Options for End-Stage Single Ventricle CHD (40y/o female)

Posted by marshallfu @marshallfu, Feb 23 8:16am

My sister (40F) is currently in the ICU with end-stage complex congenital heart disease (Single Ventricle). She has never undergone surgery. Due to heart failure, she is suffering from severe hypoxia and pulmonary edema.
Our History:
When she was 2 years old, her parents took her to a top hospital in Shanghai. After a long wait, doctors advised that surgery was possible but carried an extremely high risk of mortality. At that time, her mother (my aunt) made the heartbreaking choice to forgo the surgery, fearing she would lose her toddler on the operating table.

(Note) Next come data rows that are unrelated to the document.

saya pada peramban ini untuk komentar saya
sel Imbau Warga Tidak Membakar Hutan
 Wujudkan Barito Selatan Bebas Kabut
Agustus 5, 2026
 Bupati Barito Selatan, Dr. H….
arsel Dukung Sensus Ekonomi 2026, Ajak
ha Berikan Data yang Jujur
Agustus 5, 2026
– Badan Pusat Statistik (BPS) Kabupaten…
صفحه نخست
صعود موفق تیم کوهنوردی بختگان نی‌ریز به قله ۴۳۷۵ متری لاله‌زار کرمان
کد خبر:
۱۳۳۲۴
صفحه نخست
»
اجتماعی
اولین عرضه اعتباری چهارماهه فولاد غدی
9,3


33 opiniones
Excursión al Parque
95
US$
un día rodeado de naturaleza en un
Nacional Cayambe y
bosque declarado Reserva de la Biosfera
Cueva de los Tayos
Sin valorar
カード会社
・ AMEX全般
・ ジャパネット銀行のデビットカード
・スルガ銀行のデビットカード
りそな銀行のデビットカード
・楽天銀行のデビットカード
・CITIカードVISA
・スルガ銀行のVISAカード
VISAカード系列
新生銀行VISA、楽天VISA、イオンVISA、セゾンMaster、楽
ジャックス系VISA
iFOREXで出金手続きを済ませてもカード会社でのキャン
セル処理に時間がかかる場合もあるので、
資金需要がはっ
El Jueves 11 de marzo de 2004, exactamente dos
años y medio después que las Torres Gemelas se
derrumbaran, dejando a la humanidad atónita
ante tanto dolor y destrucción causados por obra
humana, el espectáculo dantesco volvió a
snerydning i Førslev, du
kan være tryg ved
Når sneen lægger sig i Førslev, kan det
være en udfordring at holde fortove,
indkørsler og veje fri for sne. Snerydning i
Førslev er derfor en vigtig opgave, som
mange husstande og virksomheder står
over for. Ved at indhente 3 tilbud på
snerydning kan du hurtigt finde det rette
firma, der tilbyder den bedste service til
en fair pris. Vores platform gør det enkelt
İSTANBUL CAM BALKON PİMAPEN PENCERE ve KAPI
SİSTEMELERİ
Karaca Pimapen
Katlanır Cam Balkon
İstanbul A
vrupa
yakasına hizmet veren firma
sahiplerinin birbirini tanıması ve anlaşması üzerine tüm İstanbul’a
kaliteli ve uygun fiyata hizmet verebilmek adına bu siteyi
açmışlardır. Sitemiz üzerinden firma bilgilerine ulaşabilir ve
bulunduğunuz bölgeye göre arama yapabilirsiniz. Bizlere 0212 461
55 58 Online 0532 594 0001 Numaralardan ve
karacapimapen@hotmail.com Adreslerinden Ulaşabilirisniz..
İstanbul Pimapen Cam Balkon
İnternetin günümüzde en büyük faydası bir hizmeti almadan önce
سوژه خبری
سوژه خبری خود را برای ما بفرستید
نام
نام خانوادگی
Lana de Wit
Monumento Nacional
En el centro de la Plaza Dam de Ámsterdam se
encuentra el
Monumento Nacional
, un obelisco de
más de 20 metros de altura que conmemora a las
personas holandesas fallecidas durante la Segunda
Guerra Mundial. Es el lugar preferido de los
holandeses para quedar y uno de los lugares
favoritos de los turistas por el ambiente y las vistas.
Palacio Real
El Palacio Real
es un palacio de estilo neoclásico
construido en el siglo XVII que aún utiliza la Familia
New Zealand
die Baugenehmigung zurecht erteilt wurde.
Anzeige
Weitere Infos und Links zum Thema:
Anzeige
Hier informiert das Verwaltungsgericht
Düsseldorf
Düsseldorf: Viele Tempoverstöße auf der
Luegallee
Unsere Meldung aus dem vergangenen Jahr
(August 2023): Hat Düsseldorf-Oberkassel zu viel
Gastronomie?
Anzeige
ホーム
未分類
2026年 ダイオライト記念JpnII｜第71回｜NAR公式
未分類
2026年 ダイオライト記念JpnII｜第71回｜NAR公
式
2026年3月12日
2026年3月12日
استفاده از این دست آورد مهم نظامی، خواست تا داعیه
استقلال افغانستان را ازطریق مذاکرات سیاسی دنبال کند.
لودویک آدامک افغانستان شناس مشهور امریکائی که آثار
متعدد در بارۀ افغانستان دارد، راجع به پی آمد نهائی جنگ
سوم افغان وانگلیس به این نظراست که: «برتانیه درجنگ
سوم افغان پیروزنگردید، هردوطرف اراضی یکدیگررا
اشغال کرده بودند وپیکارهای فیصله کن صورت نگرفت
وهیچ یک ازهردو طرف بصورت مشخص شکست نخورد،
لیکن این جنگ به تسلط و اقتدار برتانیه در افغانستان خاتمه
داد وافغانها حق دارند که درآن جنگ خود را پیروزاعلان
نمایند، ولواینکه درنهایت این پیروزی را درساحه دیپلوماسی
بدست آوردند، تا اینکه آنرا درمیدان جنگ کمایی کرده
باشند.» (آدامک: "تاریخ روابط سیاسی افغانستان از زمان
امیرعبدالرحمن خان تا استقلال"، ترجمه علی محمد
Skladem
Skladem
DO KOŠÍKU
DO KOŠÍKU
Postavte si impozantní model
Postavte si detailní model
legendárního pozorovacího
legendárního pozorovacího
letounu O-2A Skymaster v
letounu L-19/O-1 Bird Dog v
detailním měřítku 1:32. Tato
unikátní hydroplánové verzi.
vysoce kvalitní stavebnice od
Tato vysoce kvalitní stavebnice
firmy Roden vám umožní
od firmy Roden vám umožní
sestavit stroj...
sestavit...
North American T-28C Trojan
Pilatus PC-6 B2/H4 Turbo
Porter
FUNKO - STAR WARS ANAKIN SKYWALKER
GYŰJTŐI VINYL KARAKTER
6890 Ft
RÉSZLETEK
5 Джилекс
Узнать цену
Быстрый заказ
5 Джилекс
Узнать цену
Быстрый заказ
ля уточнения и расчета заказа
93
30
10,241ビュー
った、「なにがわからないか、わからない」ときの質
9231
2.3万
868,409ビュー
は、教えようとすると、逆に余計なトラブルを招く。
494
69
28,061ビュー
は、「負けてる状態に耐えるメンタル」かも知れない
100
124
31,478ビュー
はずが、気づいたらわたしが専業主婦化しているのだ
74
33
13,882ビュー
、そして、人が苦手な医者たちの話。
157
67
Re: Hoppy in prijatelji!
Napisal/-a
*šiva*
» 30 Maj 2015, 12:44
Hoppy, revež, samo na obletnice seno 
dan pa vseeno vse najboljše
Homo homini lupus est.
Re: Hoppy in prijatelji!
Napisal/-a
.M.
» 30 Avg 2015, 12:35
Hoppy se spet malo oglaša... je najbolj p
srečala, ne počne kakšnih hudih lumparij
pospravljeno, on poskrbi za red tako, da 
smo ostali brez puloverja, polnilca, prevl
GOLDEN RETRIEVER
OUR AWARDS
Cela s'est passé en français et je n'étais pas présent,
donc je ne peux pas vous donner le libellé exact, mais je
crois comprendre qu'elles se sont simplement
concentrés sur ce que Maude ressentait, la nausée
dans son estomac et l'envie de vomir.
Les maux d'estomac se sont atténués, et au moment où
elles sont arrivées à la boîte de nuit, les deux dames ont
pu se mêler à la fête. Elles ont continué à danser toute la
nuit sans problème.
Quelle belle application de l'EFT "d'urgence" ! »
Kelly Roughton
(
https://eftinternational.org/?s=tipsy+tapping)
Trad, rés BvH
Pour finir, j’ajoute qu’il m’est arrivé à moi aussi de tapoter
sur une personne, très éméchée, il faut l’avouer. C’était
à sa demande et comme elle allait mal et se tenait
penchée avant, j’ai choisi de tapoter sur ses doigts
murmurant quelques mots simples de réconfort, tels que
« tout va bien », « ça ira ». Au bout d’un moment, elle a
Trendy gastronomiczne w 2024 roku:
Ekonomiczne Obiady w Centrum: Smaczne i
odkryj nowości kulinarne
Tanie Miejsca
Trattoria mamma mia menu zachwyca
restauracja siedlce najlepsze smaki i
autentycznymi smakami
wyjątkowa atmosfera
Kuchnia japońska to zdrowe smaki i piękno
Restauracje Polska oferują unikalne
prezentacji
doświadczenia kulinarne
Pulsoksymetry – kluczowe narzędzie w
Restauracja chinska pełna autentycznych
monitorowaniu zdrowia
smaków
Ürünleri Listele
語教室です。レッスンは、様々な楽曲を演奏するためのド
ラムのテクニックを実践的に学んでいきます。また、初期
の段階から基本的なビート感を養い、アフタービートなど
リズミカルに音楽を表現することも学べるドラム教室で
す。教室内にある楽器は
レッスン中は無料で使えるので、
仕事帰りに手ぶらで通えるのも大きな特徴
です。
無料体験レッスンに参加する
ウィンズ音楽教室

She hoped to at least give her daughter a chance to live for a few more years at home. To our amazement, my sister has persevered for 40 years, living a life filled with love, art, and devotion to her family.
Current Dilemma:
She is now in a critical state, but she remains fully conscious. Even in the ICU, she tries to comfort us and masks her pain. Local doctors have suggested ceasing treatment, stating that a heart-lung transplant is the only option. However, the costs are staggering (approx. 2 million RMB), the surgery is life-threatening, and they estimate it might only extend her life by 2 to 3 years due to the chronic strain on her other organs.
Our Plea:
Making the decision to give up is incredibly difficult for our family. If there is even a slim hope for a better prognosis or a more sustainable treatment, we want to explore it.
Based on your experience with adult single-ventricle patients, is the "2-3 year" survival estimate after transplant always the case? Are there more successful outcomes at Mayo?
Are there any advanced medical managements or palliative options that can alleviate her current respiratory distress without a full transplant?
In her current fragile state, is there anything Mayo Clinic can offer that we might not have access to here?
We are desperate for any guidance you can provide.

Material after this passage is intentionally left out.